4. Qualität Seid Ihr Euch eigentlich bewusst, wie viele Gurken Ihr jedes Jahr ins Kino bringt? Muss denn wirklich jeder US-Stinker bei uns noch mit 100 Kopien gestartet werden (letztes Jahr habt Ihr 25 Filme mit über 100 Kopien gestartet, die zum Start weniger als 20.000 Besucher hatten, inkl. Previews!). Manche Besucher verirren sich trotzdem in diese Flops und überlegen es sich danach zweimal, ob sie so bald wieder ins Kino gehen. Zudem bindet Ihr unnötigerweise Kapazitäten der Kinos, die dadurch andere, womöglich bessere Filme absetzen müssen.

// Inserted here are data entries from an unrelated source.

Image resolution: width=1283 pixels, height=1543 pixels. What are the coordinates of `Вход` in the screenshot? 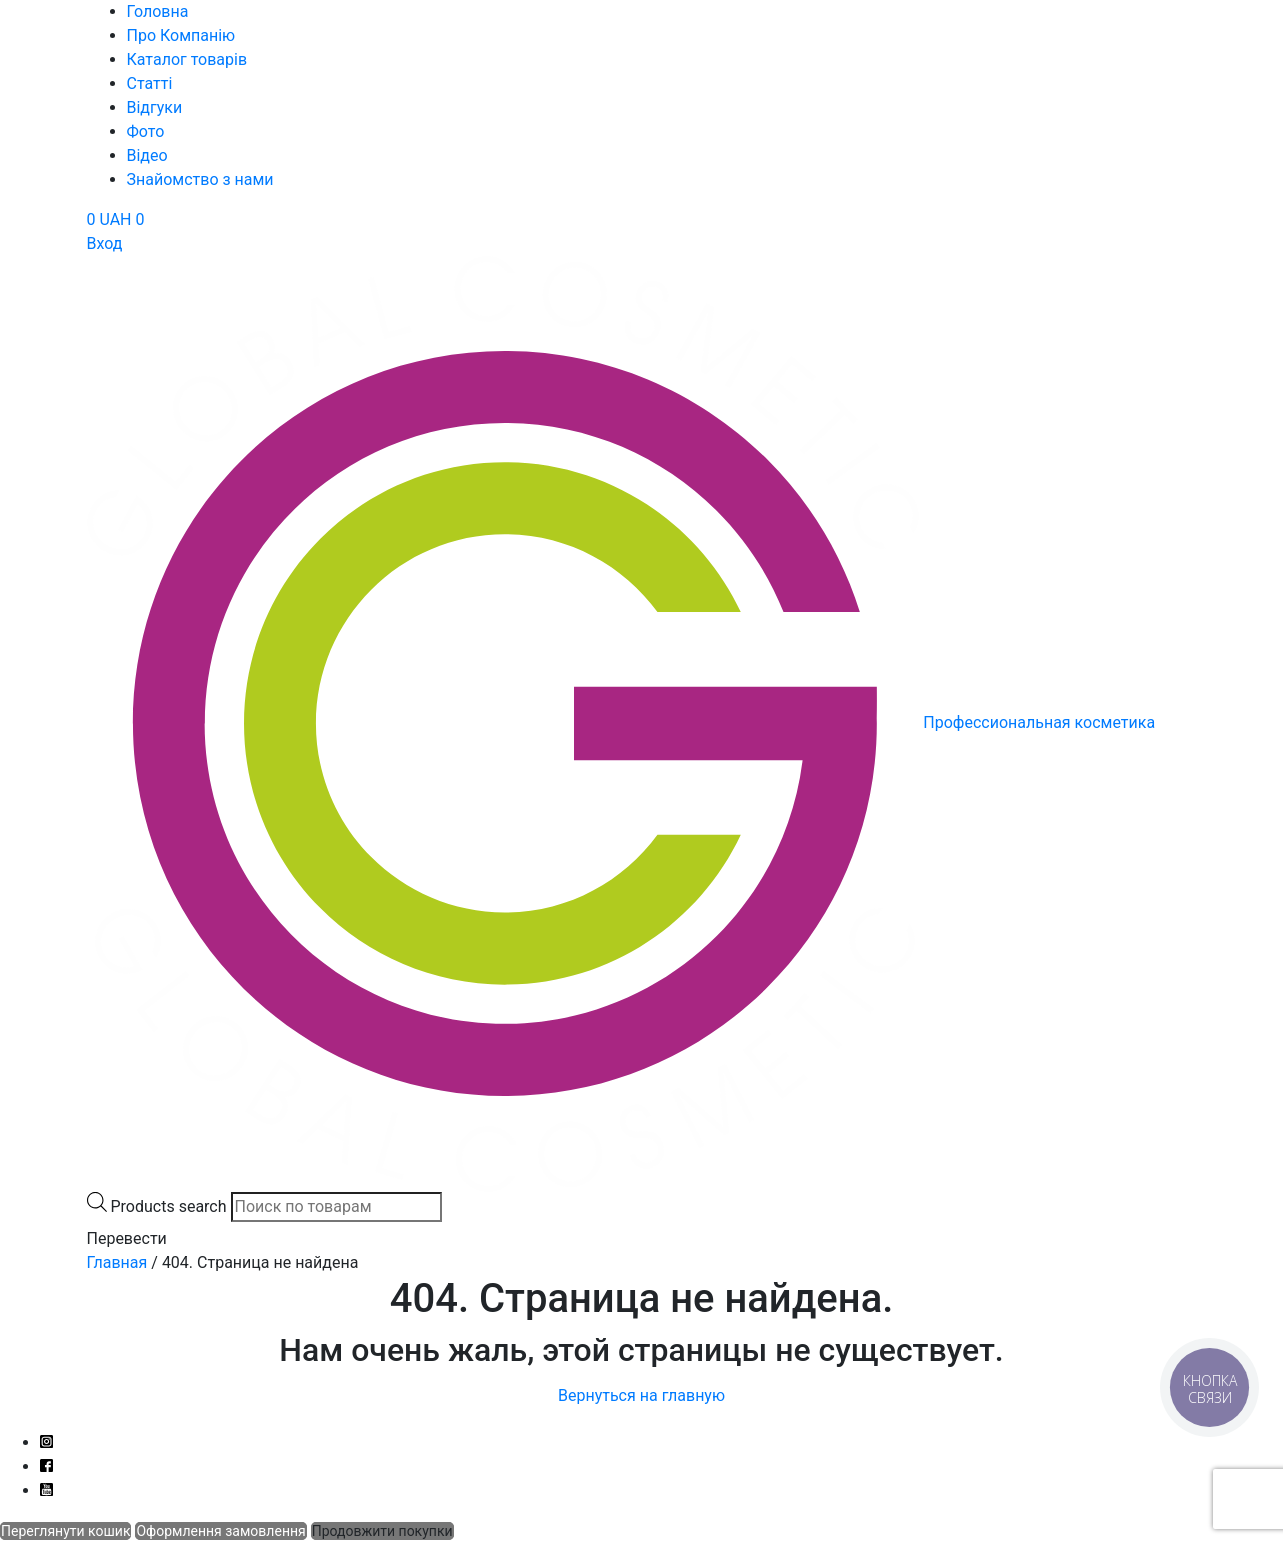 It's located at (105, 243).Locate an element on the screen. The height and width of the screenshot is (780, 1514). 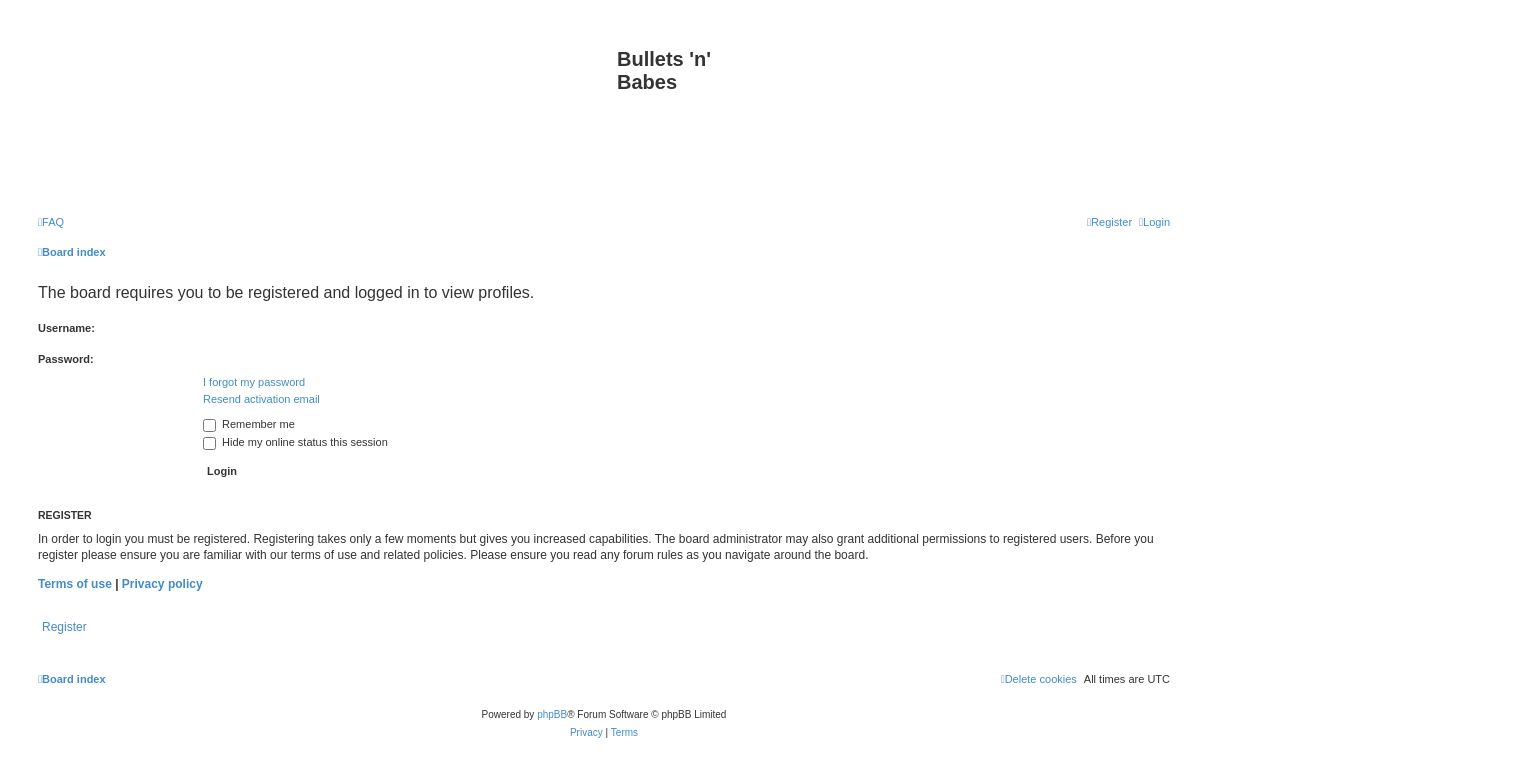
Register is located at coordinates (64, 627).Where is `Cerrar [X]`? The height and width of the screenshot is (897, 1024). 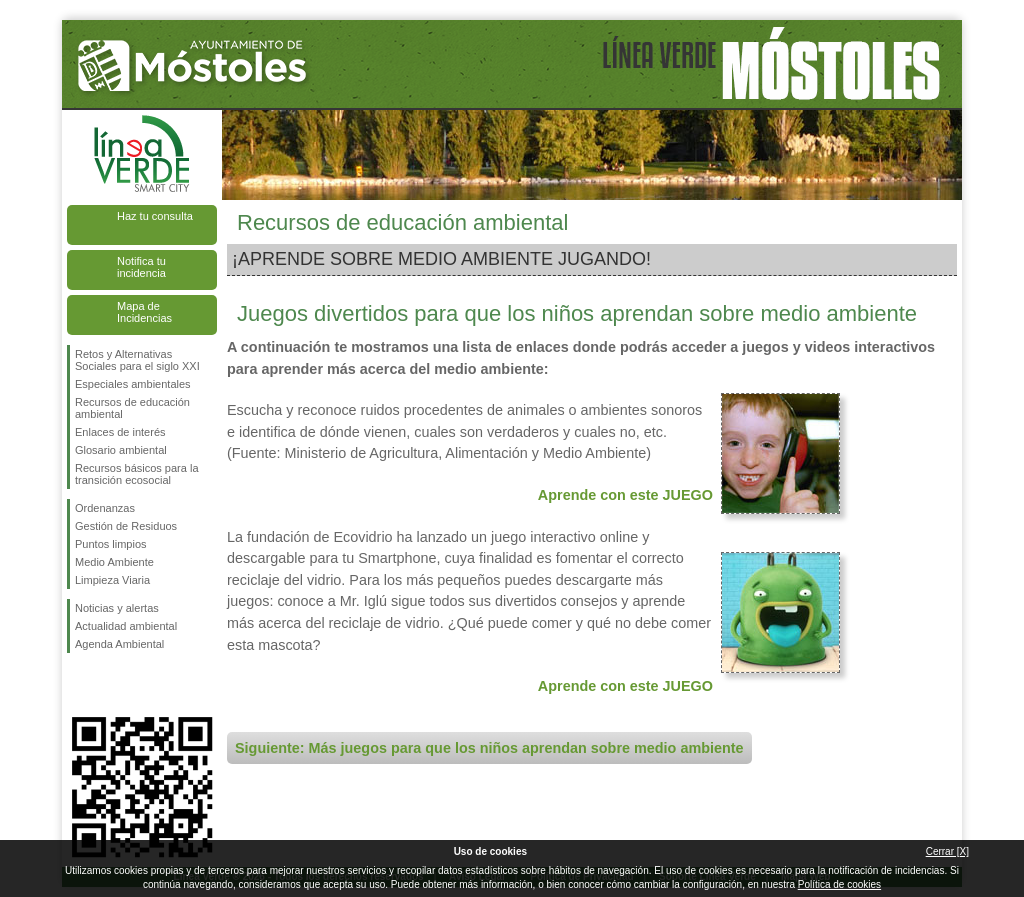 Cerrar [X] is located at coordinates (947, 851).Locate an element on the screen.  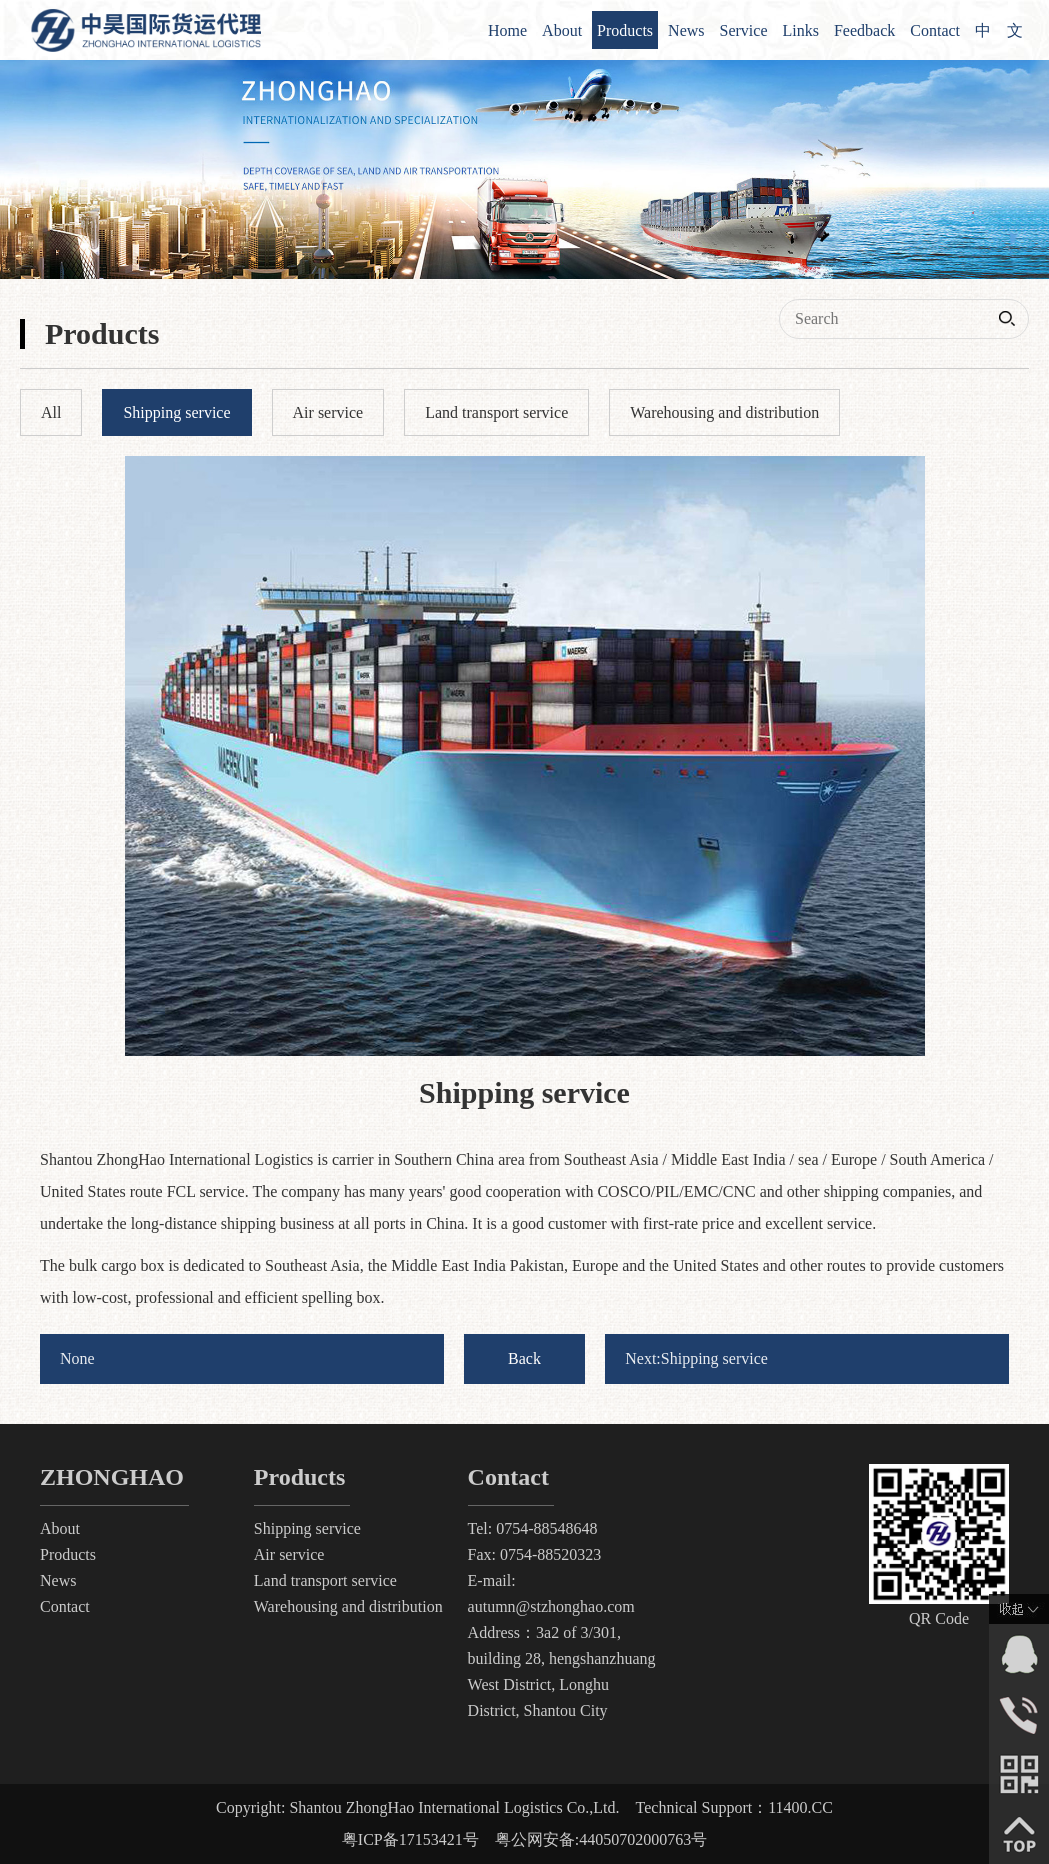
Air service is located at coordinates (289, 1554).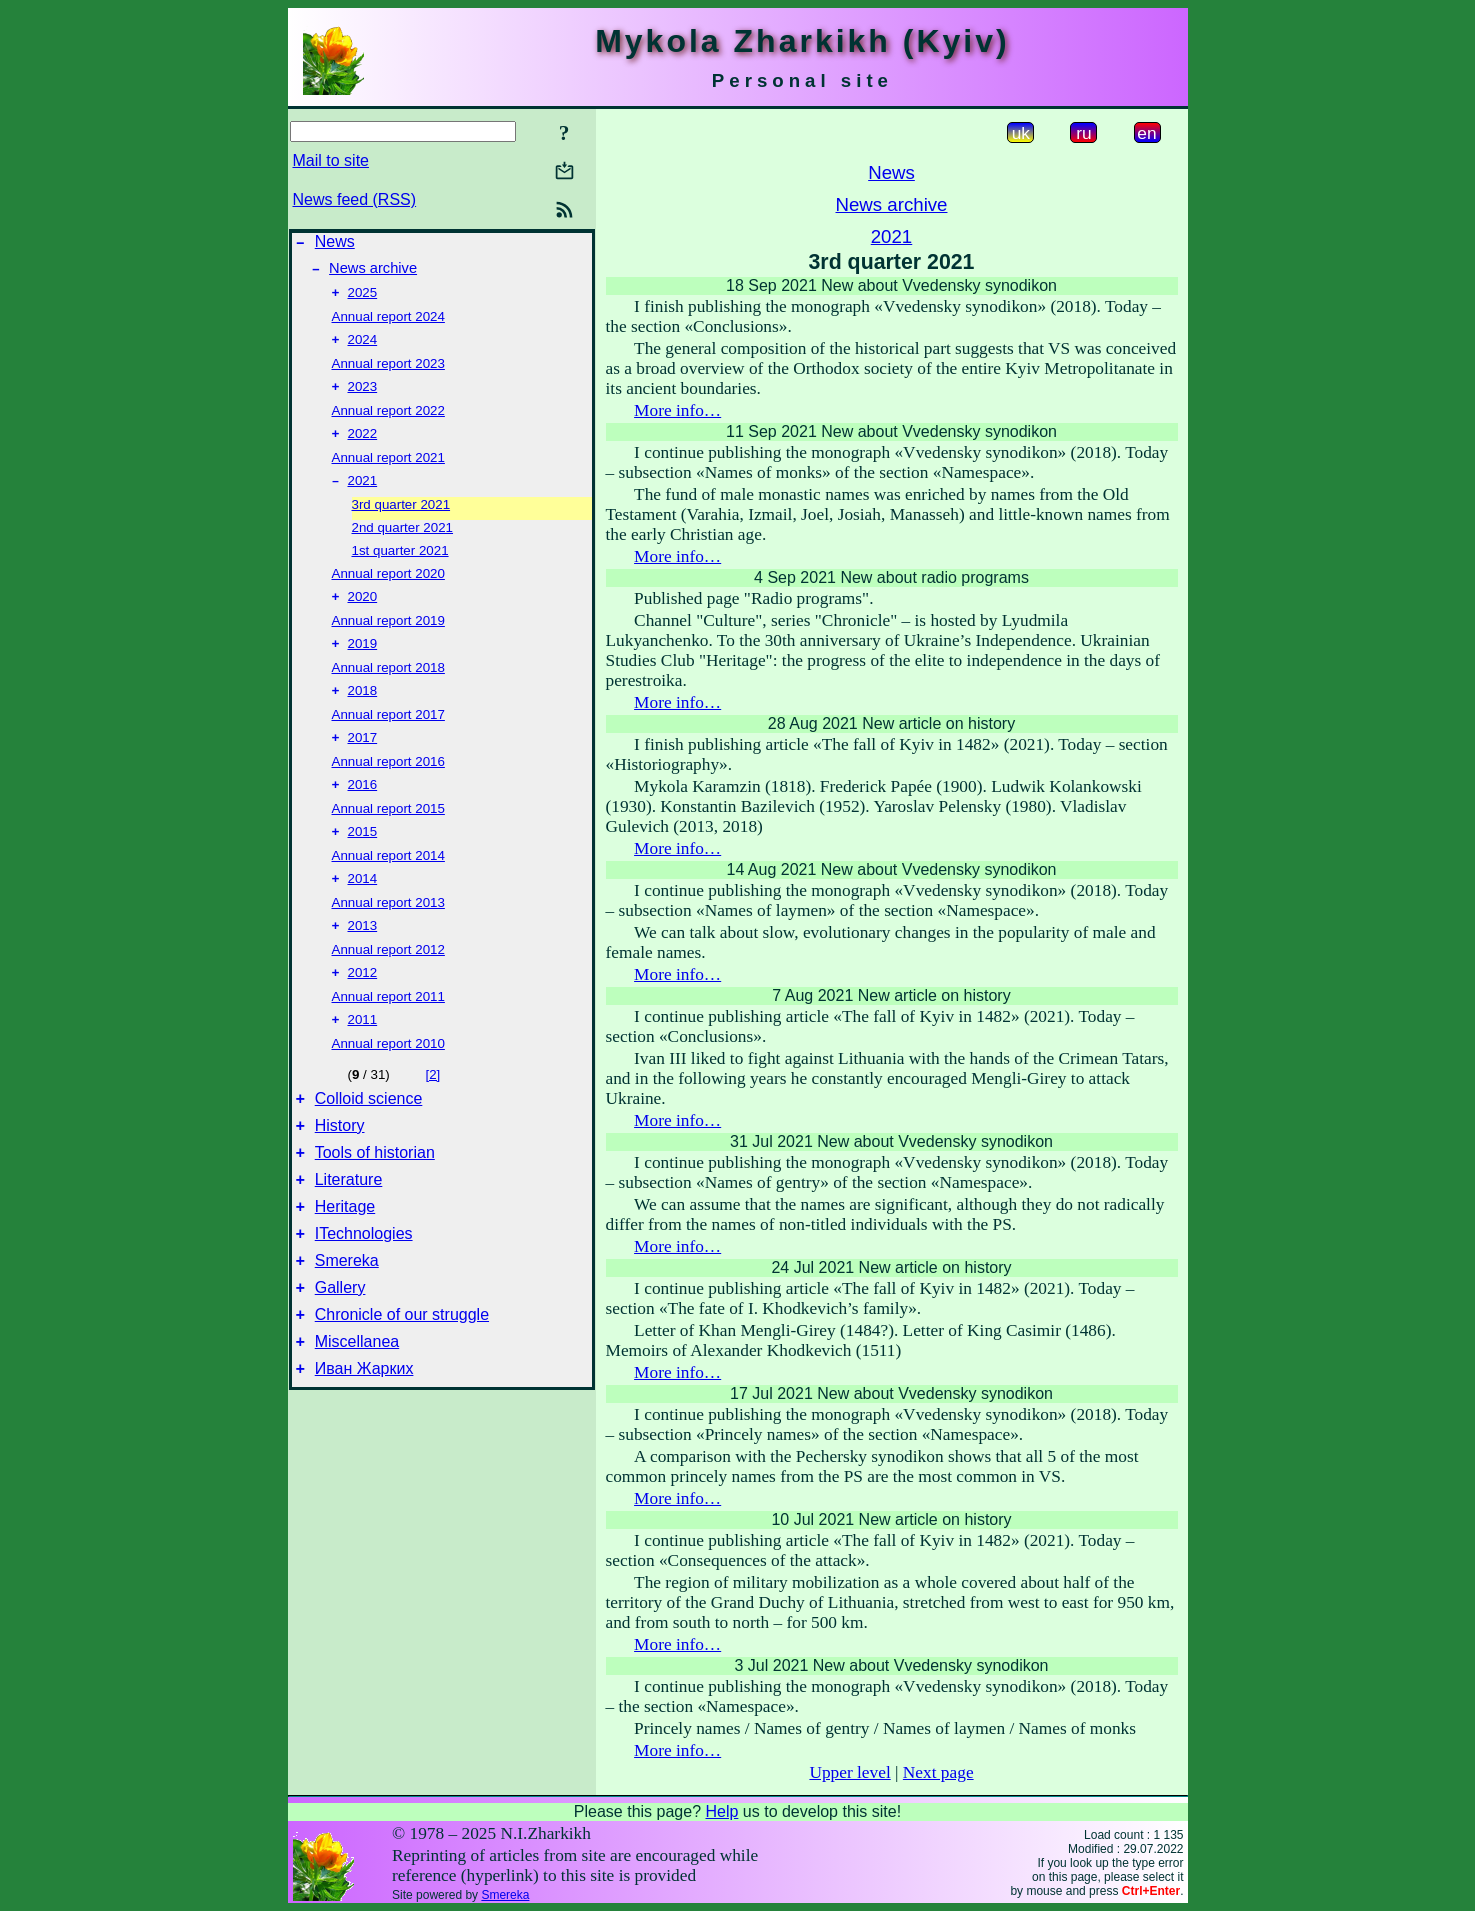 The width and height of the screenshot is (1475, 1911). Describe the element at coordinates (364, 1437) in the screenshot. I see `Иван Жарких` at that location.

Ich weiß ja, dass Ihr kaum Einfluss auf die Hollywood-Studios habt, dennoch solltet Ihr bei jedem Treffen auf mehr Originalität und weniger Sequels, Remakes und Filmklone drängen...
5. PR Vor ein paar Wochen wurde in einer großen deutschen TV-Quiz-Show der Kandidatin die Frage gestellt, welcher Film im Jahr 2004 am erfolgreichsten war. Natürlich wusste die gute Frau die richtige Antwort nicht. Woher auch? Hier lohnt sich mal ein Blick über den großen Teich. Jede Tageszeitung und so gut wie jede Film-Website in den USA veröffentlicht die Kino-Top Ten des letzten Wochenendes. Hierzulande? Fehlanzeige! Die wöchentliche Top Ten-Liste ist billigste PR, die Ihr überhaupt nicht nutzt. Selbst diese Website, die sich ja hauptsächlich mit den Erfolgsaussichten von Filmen befasst, muss auf die aktuellen Deutschland-Charts verzichten, da der Lizenzinhaber 110 Euro (!) pro Woche (!) dafür verlangt. Und so geht es natürlich so gut wie allen Film-Websites und Tageszeitungen. Deswegen wird es höchste Zeit, dass Ihr dieses für Euch kostenlose Marketing-Tool freigebt, zumal der Werbeeffekt sicherlich mehr wert ist, als die Lizenzeinnahmen, die dem Verleiherverband zukommen.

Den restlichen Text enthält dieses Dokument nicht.